I have a question about this article here: In the proof of (ii) of corollary 5.3 it says that $R/P^r\cong R_P/R_P P^r$ where $R_P$ is the localization of a Dedekind Domain R at the prime ideal P. Can someone explain this to me?
Thanks.
Edit: And I also don't really understand why the quotient of a DVR is a PID. I know that DVRs are PIDs and quotients of PIDs over prime ideals are PIDs again but $R_P P^r$ isn't a prime ideal, is it?

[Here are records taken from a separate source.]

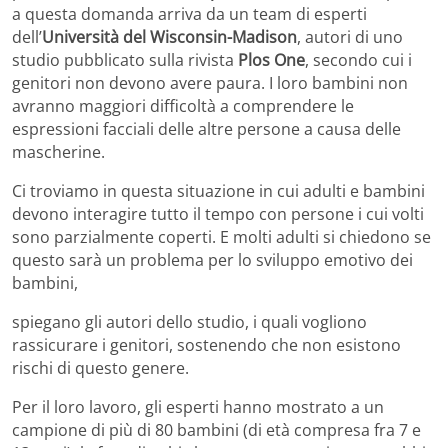
a questa domanda arriva da un team di esperti
dell’
Università del Wisconsin-Madison
, autori di uno
studio pubblicato sulla rivista
Plos One
, secondo cui i
genitori non devono avere paura. I loro bambini non
avranno maggiori difficoltà a comprendere le
espressioni facciali delle altre persone a causa delle
mascherine.
Ci troviamo in questa situazione in cui adulti e bambini
devono interagire tutto il tempo con persone i cui volti
sono parzialmente coperti. E molti adulti si chiedono se
questo sarà un problema per lo sviluppo emotivo dei
bambini,
spiegano gli autori dello studio, i quali vogliono
rassicurare i genitori, sostenendo che non esistono
rischi di questo genere.
Per il loro lavoro, gli esperti hanno mostrato a un
campione di più di 80 bambini (di età compresa fra 7 e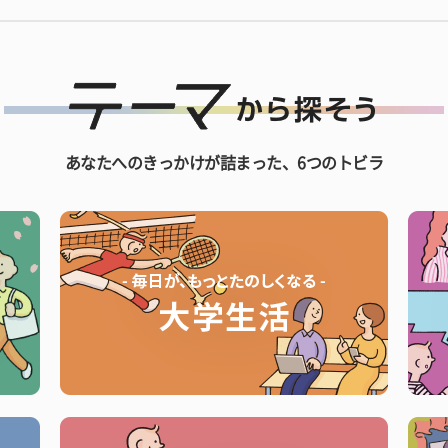
あなたへのきっかけが詰まった、6つのトビラ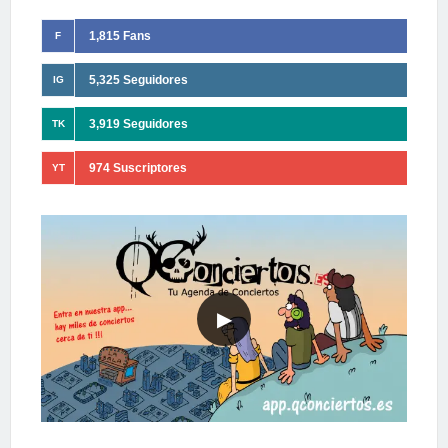
1,815 Fans
F
5,325 Seguidores
IG
3,919 Seguidores
TK
974 Suscriptores
YT
▶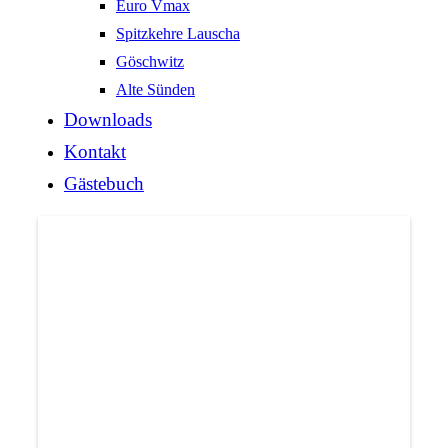
Euro Vmax
Spitzkehre Lauscha
Göschwitz
Alte Sünden
Downloads
Kontakt
Gästebuch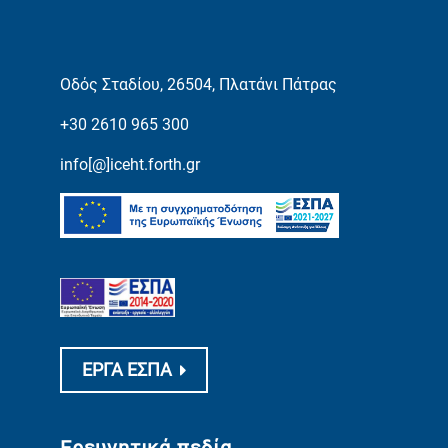
Οδός Σταδίου, 26504, Πλατάνι Πάτρας
+30 2610 965 300
info[@]iceht.forth.gr
ΕΡΓΑ ΕΣΠΑ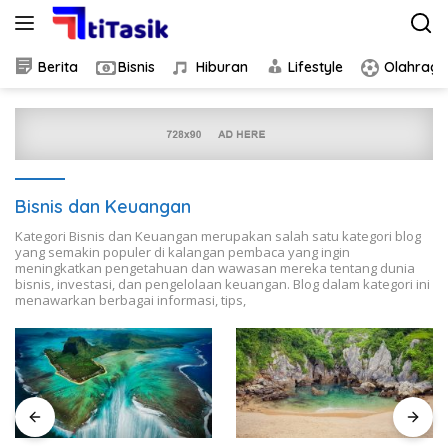
Skip
to
content
Berita
Bisnis
Hiburan
Lifestyle
Olahraga
Bisnis dan Keuangan
Kategori Bisnis dan Keuangan merupakan salah satu kategori blog
yang semakin populer di kalangan pembaca yang ingin
meningkatkan pengetahuan dan wawasan mereka tentang dunia
bisnis, investasi, dan pengelolaan keuangan. Blog dalam kategori ini
menawarkan berbagai informasi, tips,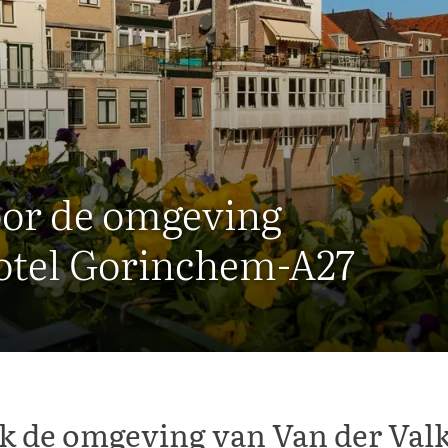
oor de omgeving
Hotel Gorinchem-A27
k de omgeving van Van der Valk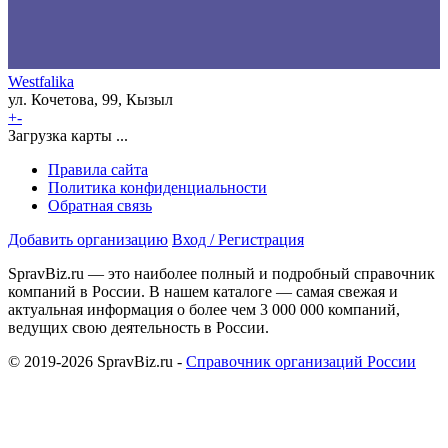
Westfalika
ул. Кочетова, 99, Кызыл
+
-
Загрузка карты ...
Правила сайта
Политика конфиденциальности
Обратная связь
Добавить организацию
Вход / Регистрация
SpravBiz.ru — это наиболее полный и подробный справочник
компаний в России. В нашем каталоге — самая свежая и
актуальная информация о более чем 3 000 000 компаний,
ведущих свою деятельность в России.
© 2019-2026 SpravBiz.ru -
Справочник организаций России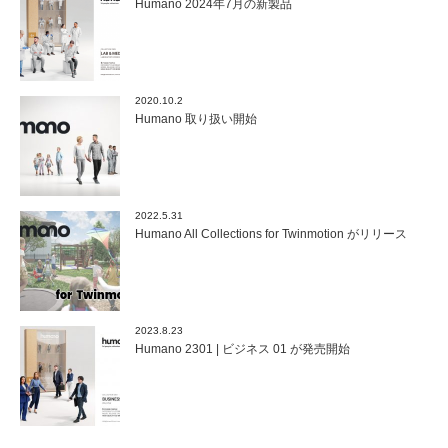
Humano 2024年7月の新製品
2020.10.2
Humano 取り扱い開始
2022.5.31
Humano All Collections for Twinmotion がリリース
2023.8.23
Humano 2301 | ビジネス 01 が発売開始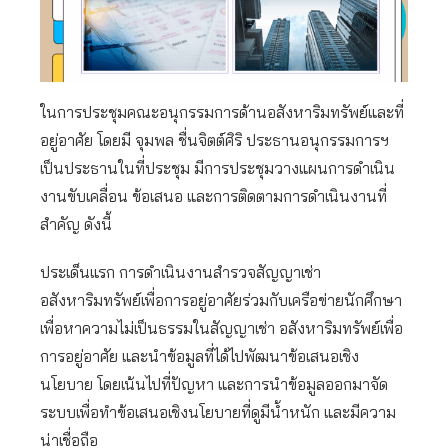
ในการประชุมคณะอนุกรรมการด้านอสังหาริมทรัพย์และที่
อยู่อาศัย โดยมี จุมพล ชื่นจิตต์ศิริ ประธานอนุกรรมการฯ
เป็นประธานในที่ประชุม มีการประชุมวางแผนการดำเนิน
งานขับเคลื่อน ข้อเสนอ และการติดตามการดำเนินงานที่
สำคัญ ดังนี้
ประเด็นแรก การดำเนินงานสำรวจสัญญาเช่า
อสังหาริมทรัพย์เพื่อการอยู่อาศัยร่วมกับเครือข่ายนักศึกษา
เพื่อหาความไม่เป็นธรรมในสัญญาเช่า อสังหาริมทรัพย์เพื่อ
การอยู่อาศัย และนำข้อมูลที่ได้ไปพัฒนาข้อเสนอเชิง
นโยบาย โดยเน้นไปที่ปัญหา และการนำข้อมูลออกมาจัด
ระบบเพื่อทำข้อเสนอเชิงนโยบายที่ดูมีน้ำหนัก และมีความ
น่าเชื่อถือ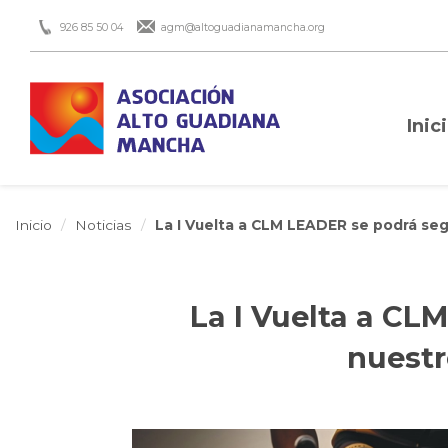
926 85 50 04
agm@altoguadianamancha.org
Inic
Inicio
Noticias
La I Vuelta a CLM LEADER se podrá segui
La I Vuelta a CL
nuestro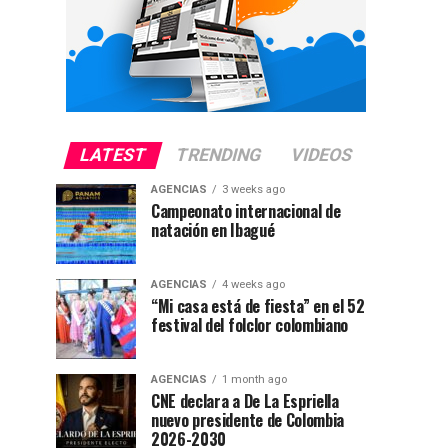
LATEST
TRENDING
VIDEOS
AGENCIAS
3 weeks ago
Campeonato internacional de
natación en Ibagué
AGENCIAS
4 weeks ago
“Mi casa está de fiesta” en el 52
festival del folclor colombiano
AGENCIAS
1 month ago
CNE declara a De La Espriella
nuevo presidente de Colombia
2026-2030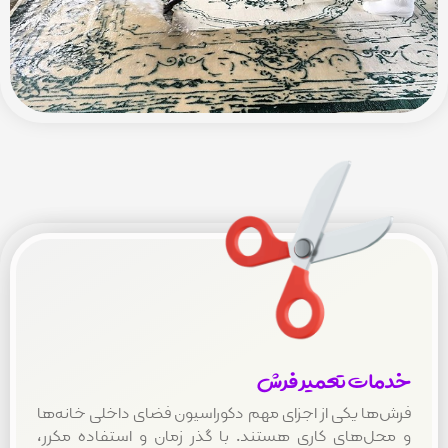
ت تعمیر فرش
ا یکی از اجزای مهم دکوراسیون فضای داخلی خانه‌ها
‌های کاری هستند. با گذر زمان و استفاده مکرر،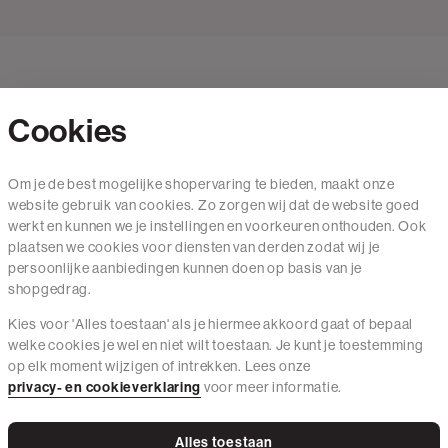
Cookies
Contact
Om je de best mogelijke shopervaring te bieden, maakt onze
website gebruik van cookies. Zo zorgen wij dat de website goed
Mail ons
werkt en kunnen we je instellingen en voorkeuren onthouden. Ook
020 - 3412 650
plaatsen we cookies voor diensten van derden zodat wij je
persoonlijke aanbiedingen kunnen doen op basis van je
Van maandag t/m vrijdag van 8.30 uur tot 18.00 uur.
shopgedrag.
Kies voor 'Alles toestaan' als je hiermee akkoord gaat of bepaal
Service
welke cookies je wel en niet wilt toestaan. Je kunt je toestemming
op elk moment wijzigen of intrekken. Lees onze
Wij zijn The Sting
privacy- en cookieverklaring
voor meer informatie.
Alles toestaan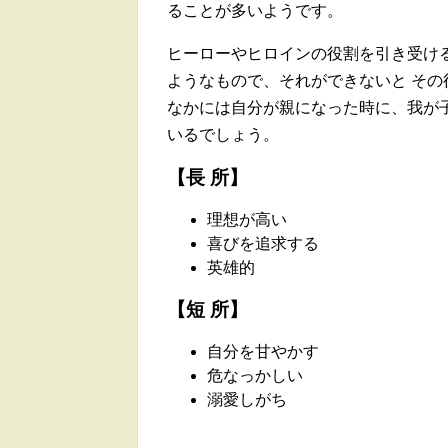
ることが多いようです。
ヒーローやヒロインの役割を引き受け
ようなもので、それができないと そ
なかには自分が親になった時に、我が子
いるでしょう。
【長 所】
理想が高い
喜びを追求する
英雄的
【短 所】
自分を甘やかす
危なっかしい
溺愛しがち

Let $\phi: R \rightarrow R_P /R_P P^r, \ x \mapsto x + R_P P^r$ and $\mu: R \rightarrow R_P, \ x \mapsto \frac{x}{1}$. Then we have
$$ ker(\phi) = \mu^{-1}(R_P P^r) = P^r. $$
By the first isomorphism theorem for rings you get $R/P^r \cong R_P /R_P P^r$ as rings.
Edit:
Let $I\subseteq R_P/R_P P^r$ be an ideal and $\psi: R_P \rightarrow R_P / R_P P^r, \ x \mapsto x + R_P P^r $. As $\psi$ is surjective we have
$$ \psi \circ \psi^{-1} (I) = I.$$
Furthermore, the ideal $\psi^{-1}(I)$ is principal (as $R_P$ is a PID) and thus $I= \psi \circ \psi^{-1}(I)$ is principal as well. What does not hold is, that $R/P^r$ is a PID for $r>1$ (it is not integral, as $(p^{r-1}+ P^r)\cdot (p + P^r)= 0 + P^r$ ) and thus neither is $R_P/R_P P^r$.